Written by: Bram Stoker


I thought that I was asleep, and waiting for Jonathan to come back. I
was very anxious about him, and I was powerless to act, my feet, and
my hands, and my brain were weighted, so that nothing could proceed at
the usual pace. And so I slept uneasily and thought. Then it began
to dawn upon me that the air was heavy, and dank, and cold. I put
back the clothes from my face, and found, to my surprise, that all was
dim around. The gaslight which I had left lit for Jonathan, but
turned down, came only like a tiny red spark through the fog, which
had evidently grown thicker and poured into the room. Then it
occurred to me that I had shut the window before I had come to bed. I
would have got out to make certain on the point, but some leaden
lethargy seemed to chain my limbs and even my will. I lay still and
endured, that was all. I closed my eyes, but could still see through
my eyelids. (It is wonderful what tricks our dreams play us, and how
conveniently we can imagine.) The mist grew thicker and thicker and I
could see now how it came in, for I could see it like smoke, or with
the white energy of boiling water, pouring in, not through the window,
but through the joinings of the door. It got thicker and thicker,
till it seemed as if it became concentrated into a sort of pillar of
cloud in the room, through the top of which I could see the light of
the gas shining like a red eye. Things began to whirl through my
brain just as the cloudy column was now whirling in the room, and
through it all came the scriptural words "a pillar of cloud by day and
of fire by night." Was it indeed such spiritual guidance that was
coming to me in my sleep?
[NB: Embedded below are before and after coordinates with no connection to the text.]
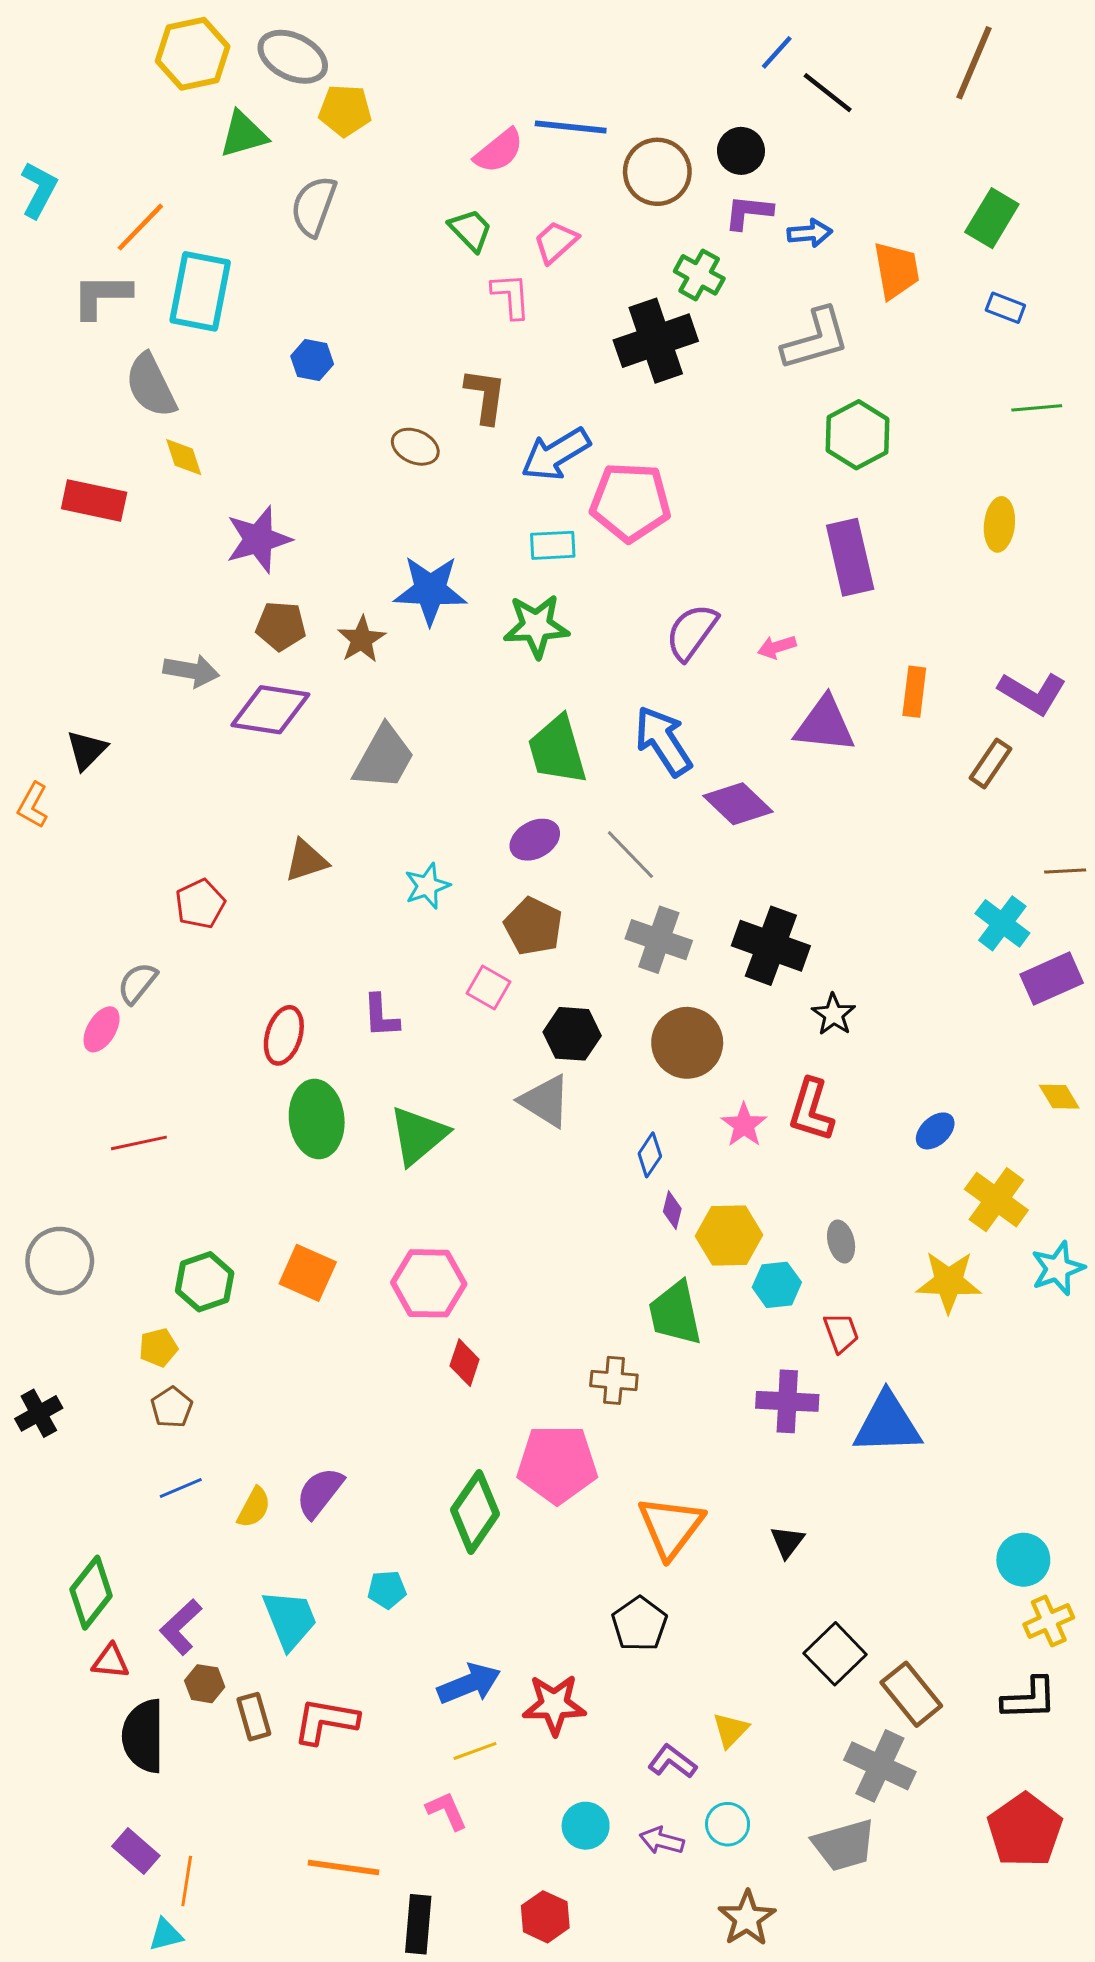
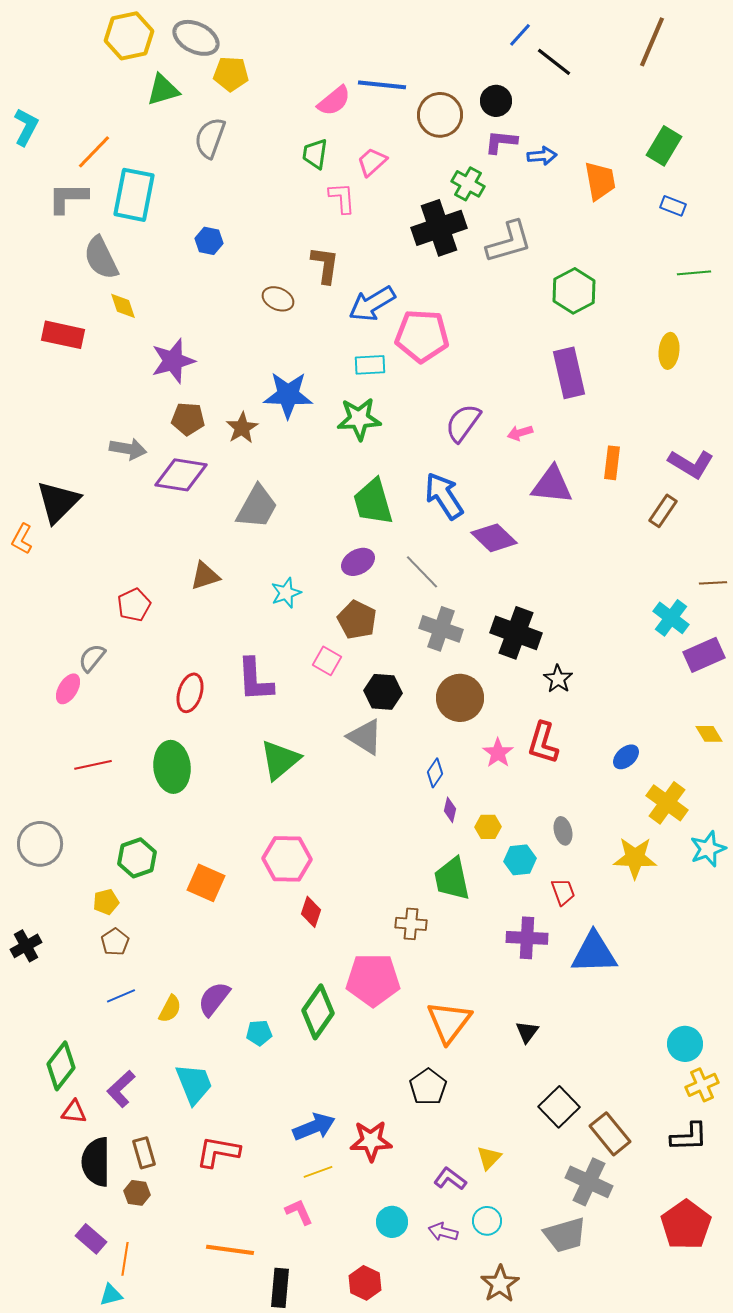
green trapezoid: (471, 230) -> (315, 154), turned -128
gray L-shape: (816, 339) -> (509, 242), moved
black triangle: (87, 750) -> (58, 502), size x1.6
purple L-shape: (381, 1016) -> (255, 680), size x1.5
green ellipse: (317, 1119) -> (172, 767), moved
yellow hexagon: (729, 1236) -> (488, 827), size x0.6
orange square: (308, 1273) -> (206, 883), moved
cyan pentagon: (387, 1590) -> (259, 1033), moved
brown hexagon: (205, 1684) -> (137, 1193), moved
brown rectangle: (254, 1717) -> (144, 1153), moved

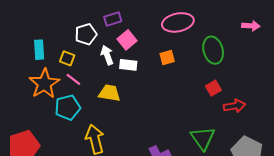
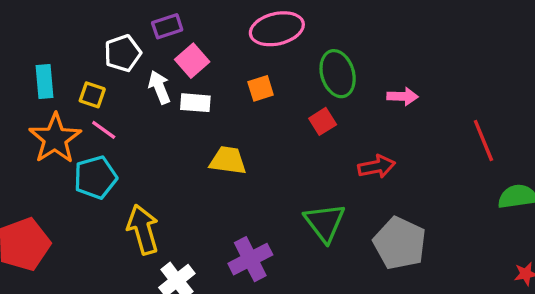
pink arrow: (251, 26) -> (403, 96), moved
red square: (213, 88) -> (323, 121), moved
yellow trapezoid: (109, 93) -> (228, 160), moved

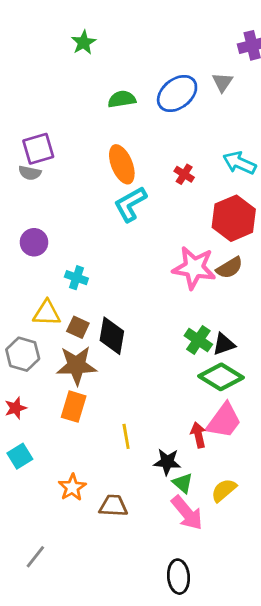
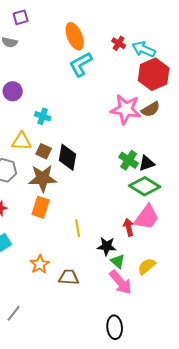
purple square: (38, 149) -> (21, 17), moved, size x0.7
cyan arrow: (239, 163) -> (144, 49), moved

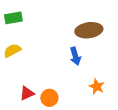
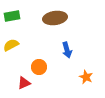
brown ellipse: (89, 30) -> (55, 18), moved
orange circle: (49, 98) -> (39, 67), moved

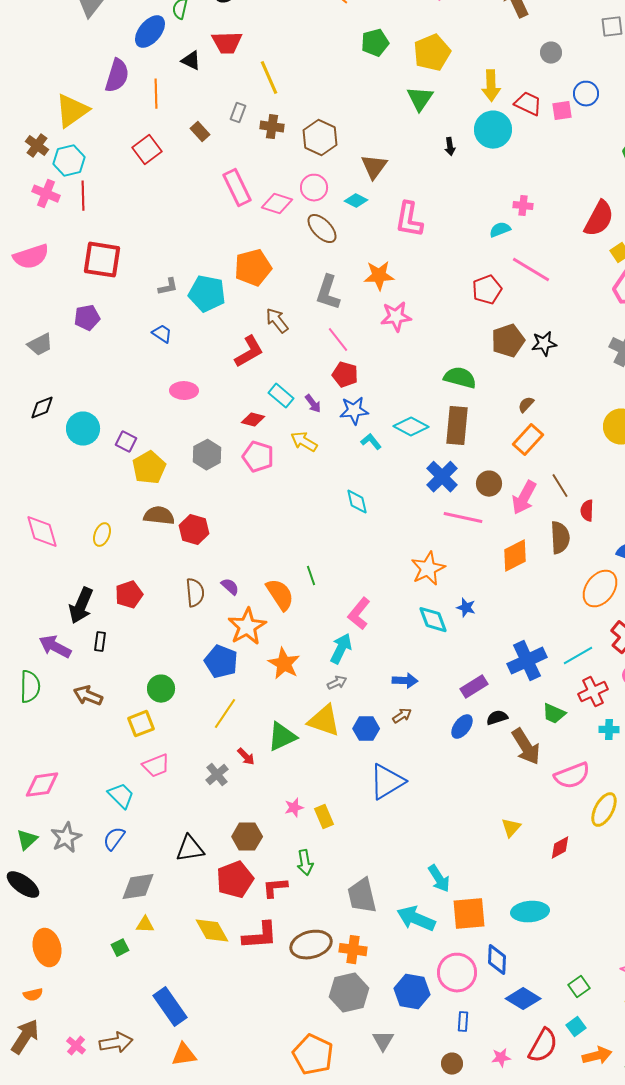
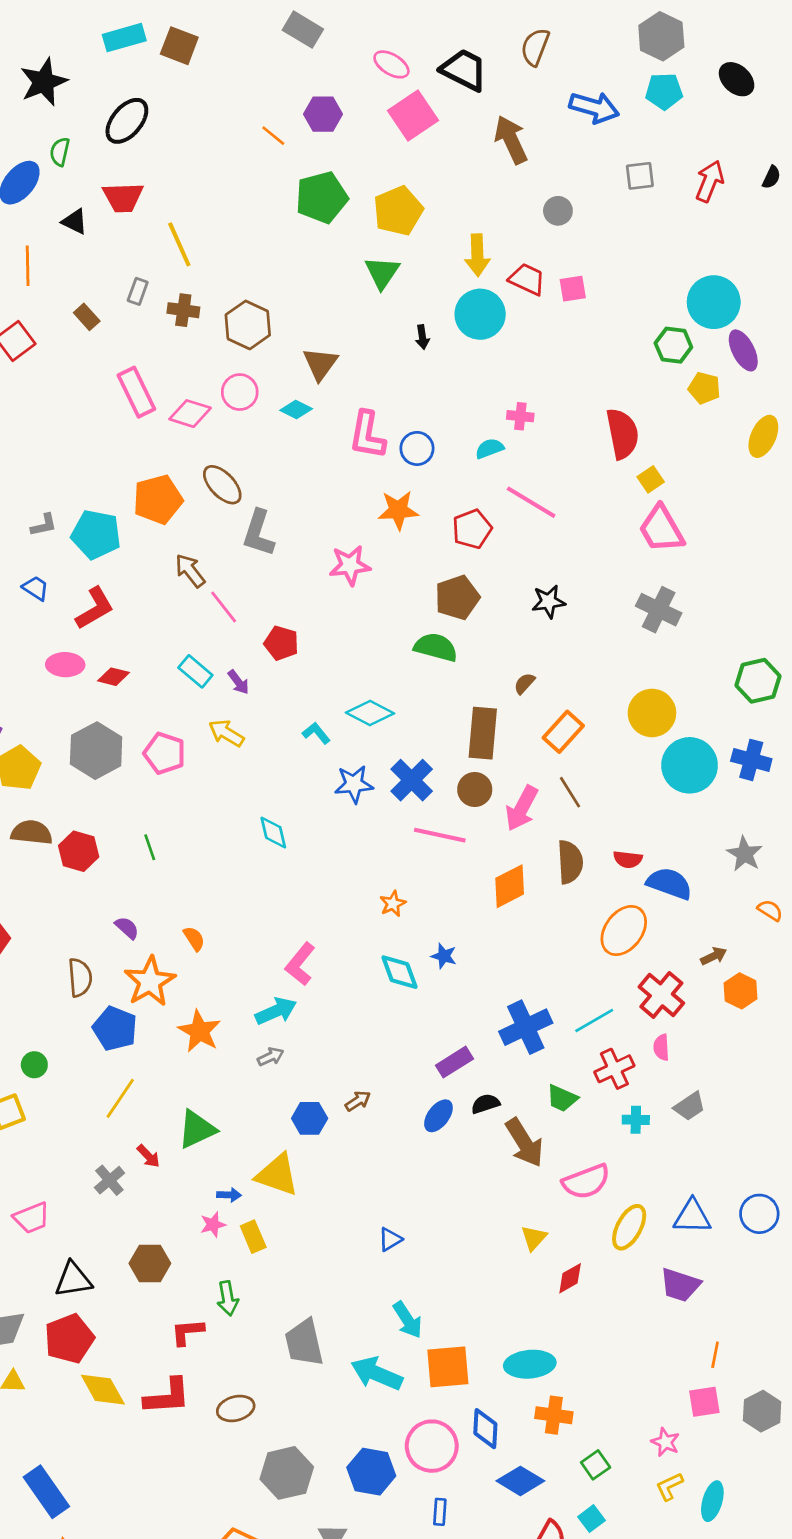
green pentagon: (375, 43) -> (322, 197), size x1.4
blue circle: (586, 94) -> (417, 448), moved
red semicircle: (599, 219) -> (622, 434), turned -39
brown ellipse: (322, 229) -> (222, 485), moved
orange star: (379, 276) -> (398, 510), moved
pink line: (338, 340) -> (224, 607), moved
brown pentagon: (508, 341) -> (457, 598), moved
red L-shape: (249, 352) -> (95, 608), moved
blue star: (354, 411) -> (354, 784), moved
red diamond: (253, 420) -> (114, 677), moved
brown rectangle: (457, 426) -> (483, 733), moved
orange rectangle: (528, 440) -> (563, 732), moved
gray hexagon: (207, 455) -> (96, 751), size x1.4
cyan diamond: (357, 502) -> (273, 832), moved
red semicircle: (587, 511) -> (628, 859), moved, turned -85
orange star: (428, 569) -> (393, 904), size x0.6
green line: (311, 576) -> (150, 847), moved
brown semicircle: (195, 593) -> (80, 977), moved
orange semicircle: (280, 595) -> (194, 939), size x0.6
cyan arrow: (341, 649) -> (276, 1011), turned 40
blue arrow: (405, 681) -> (229, 1195), moved, size x0.7
green circle: (161, 689) -> (34, 1065), size x0.7
yellow triangle: (324, 721) -> (277, 1175), moved
pink trapezoid: (156, 766) -> (32, 1218), moved
blue triangle: (387, 782) -> (390, 1239), moved, size x0.5
yellow triangle: (511, 828) -> (534, 1238), moved
red pentagon: (235, 880) -> (69, 1339), moved
brown ellipse: (311, 945) -> (236, 1408), size x0.7
orange cross: (353, 950) -> (554, 1415), moved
But the pillar was composed of both the day
and the night guiding, for the fire was in the red eye, which at the
thought got a new fascination for me, till, as I looked, the fire
divided, and seemed to shine on me through the fog like two red eyes,
such as Lucy told me of in her momentary mental wandering when, on the
cliff, the dying sunlight struck the windows of St. Mary's Church.
Suddenly the horror burst upon me that it was thus that Jonathan had
seen those awful women growing into reality through the whirling mist
in the moonlight, and in my dream I must have fainted, for all became
black darkness. The last conscious effort which imagination made was
to show me a livid white face bending over me out of the mist.